It’s graphically “simple” in the contemporary world of both prestige and grungy independent game development. The astronaut you play as is this wonderful almost-lump that can double jump by using his astronaut jet pack (my technical lingo here is lacking). You progress through this wonderful science fiction story that has all of the elements of the most beautiful Ray Bradbury tale, and I was legitimately impressed with how the game’s simple plot beats slowly cohered into something that I was legitimately interested in. Simple science fiction always has a way of racing toward the mean of silliness, or triteness, or finger-wagging political statements, and Lifeless Planet manages to avoid all of that in order to prod at something wonderful.

At least all of this is true through how much of Lifeless Planet I managed to play. Because no matter how much I love all of those elements, they cannot carry my interest for a long time. A double jump (plus long jump, plus robotic arm) is not enough to capture me for several hours. A simple mystery, something that I could read in twenty minutes in any of those beloved Bradbury collections, isn’t enough to keep me invested over four or five hours.

I did it to myself. I played half an hour of Lifeless Planet and was so engaged that I was recommending it to people. I sold it like this: “it’s this short, tight hour-long thing that really tells this great story.” I thought for sure that I understood the structure of this thing, and I idly searched it on HowLongToBeat to make sure that I could complete it before going to sleep–if it was another 30 minutes I would attempt it, but if it was another hour I was going to wait.

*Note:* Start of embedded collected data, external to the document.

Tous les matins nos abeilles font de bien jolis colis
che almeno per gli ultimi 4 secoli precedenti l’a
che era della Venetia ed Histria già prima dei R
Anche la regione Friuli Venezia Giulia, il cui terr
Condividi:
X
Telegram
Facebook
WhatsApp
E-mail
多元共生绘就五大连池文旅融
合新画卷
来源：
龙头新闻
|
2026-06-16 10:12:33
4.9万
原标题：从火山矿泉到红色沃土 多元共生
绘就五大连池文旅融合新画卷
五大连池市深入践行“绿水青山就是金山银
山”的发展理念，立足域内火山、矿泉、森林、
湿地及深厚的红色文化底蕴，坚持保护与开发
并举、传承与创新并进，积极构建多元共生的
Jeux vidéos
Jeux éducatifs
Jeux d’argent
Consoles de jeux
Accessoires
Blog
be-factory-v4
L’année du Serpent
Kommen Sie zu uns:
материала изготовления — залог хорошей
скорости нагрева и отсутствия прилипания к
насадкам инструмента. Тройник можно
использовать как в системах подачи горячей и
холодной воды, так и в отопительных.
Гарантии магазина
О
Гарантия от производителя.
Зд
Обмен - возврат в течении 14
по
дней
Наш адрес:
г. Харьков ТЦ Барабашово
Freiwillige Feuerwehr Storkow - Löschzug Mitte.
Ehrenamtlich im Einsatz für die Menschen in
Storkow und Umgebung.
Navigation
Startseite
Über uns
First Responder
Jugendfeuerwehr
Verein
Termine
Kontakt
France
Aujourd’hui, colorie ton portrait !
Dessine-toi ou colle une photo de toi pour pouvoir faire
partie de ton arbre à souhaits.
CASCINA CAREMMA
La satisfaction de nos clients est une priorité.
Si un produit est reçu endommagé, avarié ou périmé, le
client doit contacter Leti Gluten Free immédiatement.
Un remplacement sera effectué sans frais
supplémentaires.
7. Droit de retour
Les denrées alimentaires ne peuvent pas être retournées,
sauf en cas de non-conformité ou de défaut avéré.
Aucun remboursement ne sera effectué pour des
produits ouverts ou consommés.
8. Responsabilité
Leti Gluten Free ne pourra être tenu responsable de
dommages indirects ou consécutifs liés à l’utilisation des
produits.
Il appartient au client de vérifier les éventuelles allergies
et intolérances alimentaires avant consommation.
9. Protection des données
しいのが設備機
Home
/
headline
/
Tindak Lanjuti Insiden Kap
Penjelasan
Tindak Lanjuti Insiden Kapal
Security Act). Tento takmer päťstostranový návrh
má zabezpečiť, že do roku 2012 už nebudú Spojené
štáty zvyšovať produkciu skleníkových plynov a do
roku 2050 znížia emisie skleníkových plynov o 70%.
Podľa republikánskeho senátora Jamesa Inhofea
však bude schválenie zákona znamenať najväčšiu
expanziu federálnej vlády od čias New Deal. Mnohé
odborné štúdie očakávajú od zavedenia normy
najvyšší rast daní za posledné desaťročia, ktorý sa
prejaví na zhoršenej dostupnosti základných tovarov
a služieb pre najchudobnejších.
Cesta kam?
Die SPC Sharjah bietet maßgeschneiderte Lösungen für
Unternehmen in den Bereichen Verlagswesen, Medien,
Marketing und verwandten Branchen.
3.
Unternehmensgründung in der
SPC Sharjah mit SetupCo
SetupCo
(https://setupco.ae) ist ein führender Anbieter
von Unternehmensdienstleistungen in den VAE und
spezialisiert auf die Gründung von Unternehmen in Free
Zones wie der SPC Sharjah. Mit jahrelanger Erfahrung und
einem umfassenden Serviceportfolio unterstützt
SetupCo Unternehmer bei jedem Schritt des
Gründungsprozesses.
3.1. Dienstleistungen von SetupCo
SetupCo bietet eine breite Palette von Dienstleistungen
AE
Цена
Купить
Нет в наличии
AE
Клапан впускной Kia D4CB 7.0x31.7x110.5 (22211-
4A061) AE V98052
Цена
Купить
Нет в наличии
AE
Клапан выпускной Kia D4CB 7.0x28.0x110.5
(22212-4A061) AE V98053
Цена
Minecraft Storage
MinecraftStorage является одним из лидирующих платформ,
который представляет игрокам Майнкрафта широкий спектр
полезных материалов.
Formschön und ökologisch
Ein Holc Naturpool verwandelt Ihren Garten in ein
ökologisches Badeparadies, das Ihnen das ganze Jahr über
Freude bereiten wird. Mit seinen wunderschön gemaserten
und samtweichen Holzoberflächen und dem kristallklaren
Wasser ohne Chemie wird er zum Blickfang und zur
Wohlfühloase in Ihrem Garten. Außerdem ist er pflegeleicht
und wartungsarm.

Five hours. I couldn’t image how the game could sustain for that long, or worse, how my interest could hold that long. And as soon as I got to the puzzles where I might have to use a robotic arm to solve a puzzle, I put the game down. The proliferation of mechanics, scenarios, and plot grandeur filled me full of dread. I put it down.

The difference between today and the game’s release window in 2011 is that today that kind of game is not only possible but existing everywhere. The “vignette game” (as Nina Freeman calls them) has proceeded from periphery to full genre, and we’re better for it. Lifeless Planet could be this amazing hour experience where a player wakes up, finds an abandoned town, and then travels deep into the planet for plot revelations.

But instead, in the interest of the general ideas of what a game is meant to be, Lifeless Planet stretches, adds mechanics, escalates the plot, and generally just continues. And I’m sure that’s great for some, but something I increasingly value in games is tightness, a kind of strict coherence, and the languid proliferation of Lifeless Planet goes the other way.

Speculative theory: a world where we could take the elements of a game and reorient them to make fan cuts in the same way that films can be recut toward different ends.

Thanks to Sparky Clarkson for purchasing this game for me literal years ago. You can read more in the You Buy It, I Play It series here. You can support this site and the work that I do here.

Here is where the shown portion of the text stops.